Waco Tribune-Herald: GUEST COLUMNIST KEN STARR: Keep the Big 12 together; A&M University, other schools should talk out differencesAug. 14, 2011
The Waco Tribune-Herald featured a guest column today by Baylor University President Ken Starr regarding the future of the Big 12. Below is the full text of Judge Starr's column, published with permission of The Waco Tribune-Herald:
GUEST COLUMNIST KEN STARR: Keep the Big 12 together
A&M University, other schools should talk out differences
The Waco Tribune-Herald
Sunday August 14, 2011
When I assumed the presidency of Baylor University 14 months ago, I would never have guessed that one of the most significant challenges we would face as an institution would be the future health and unity of the Big 12 athletic conference.
Of course we celebrated with all Texans when the agreements were signed last year assuring a vigorous future for the Big 12, including even stronger ties between Texas A&M University, the University of Texas, Texas Tech University and Baylor. As a result of our decision to stay united, there will be additional television revenue to undergird all of the athletic and academic programs of the Big 12 institutions.
Yet, this week we learned of plans that would tear Texas A&M from the fiber of the Big 12 and place it within the Southeastern Conference where it would no longer face its sister institutions from the Lone Star state. The Aggies would compete against the University of Florida and the University of Alabama, to name a couple.
Let me be perfectly clear, Baylor continues to fully support the Big 12.
We especially appreciate our fellow Texas institutions in the conference and the special rivalries that entertain and energize our respective alumni. Now, in a formation that includes an incredibly strong regional association of 10 schools -- four of whom represent the state of Texas -- we believe that the Big 12 is one of the nation's foremost athletic conferences.
For Texas, strong connections between rival Big 12 institutions produce income and jobs. It helps student recruitment. And, of course, there is the great pride that we feel as Texans when our teams dominate the national collegiate athletics landscape, as they did during this past year.
As we saw last summer, there are many in the Texas Legislature who understand the economics associated with a strong and unified Texas presence in a dominant athletic conference. Our elected officials are again taking notice of a flurry of activity relative to the Big 12 and have called for a hearing on Tuesday of the Texas House Committee on Higher Education to discuss college athletics. We believe such conversations are certain to conclude that it is in the best interest of our state that the four Texas schools of the Big 12 stay together.

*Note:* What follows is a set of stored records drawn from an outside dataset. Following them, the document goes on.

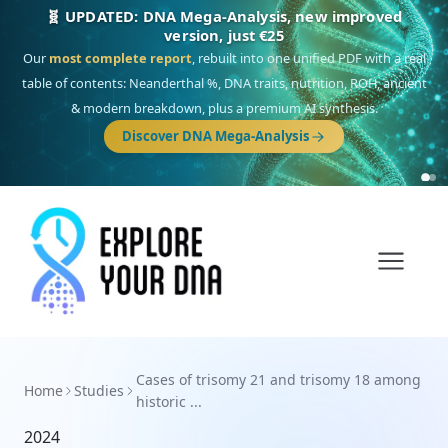
🧬 UPDATED: DNA Mega-Analysis, new improved
version, just €25
Our
most complete report
, rebuilt into one unified PDF with a real
table of contents: Neanderthal %, DNA traits, nutrition, ROH, ancient
& modern breakdown, plus a premium AI synthesis.
Discover DNA Mega-Analysis
Cases of trisomy 21 and trisomy 18 among
Home
Studies
historic ...
2024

Texas A&M and other Big 12 institutions have expressed concerns about the launch of UT's cable television network, the Longhorn Network. But that concern calls for conversation, not calls to other conferences.
On Thursday, the NCAA ruled that it would not allow broadcasts of high school games on conference television networks. Good. Let's take that off the table and return to the conversations that are needed to ensure a strong Big 12 conference.
As leading Texas universities, we have an obligation to sit down and speak openly as we strengthen the bonds that have benefited us all for so many years.
In the spirit of the venerable biblical tradition, if we have issues to resolve, let us resolve them together. Decisions that impact our state's largest higher education institutions and their many constituents, as well as our economy and quality of life, ought to be reviewed thoughtfully and informed by input from all those with a vested interest, including alumni, citizens and lawmakers.
Baylor, Texas and Texas A&M have been competing against one another for more than a century, while Texas Tech has been facing these foes for more than 80 years.
Quite frankly, I can't imagine having a Baylor football season without a game against A&M with the Midnight Yell and the pageantry of the Fighting Texas Aggie Band marching at halftime.
Any change that disrupts our current athletic affiliations will create aftershocks throughout our conference and others. I shudder to consider a future gathering of my fellow university presidents in which conversations about the disappearance of our historic rivalries lead us to consider what we were thinking back in 2011 when we let something so valuable slip away.
Fortunately, it is still 2011 now. There is no need for a rush to judgment. Cooler heads can prevail when we take the time to listen to one another.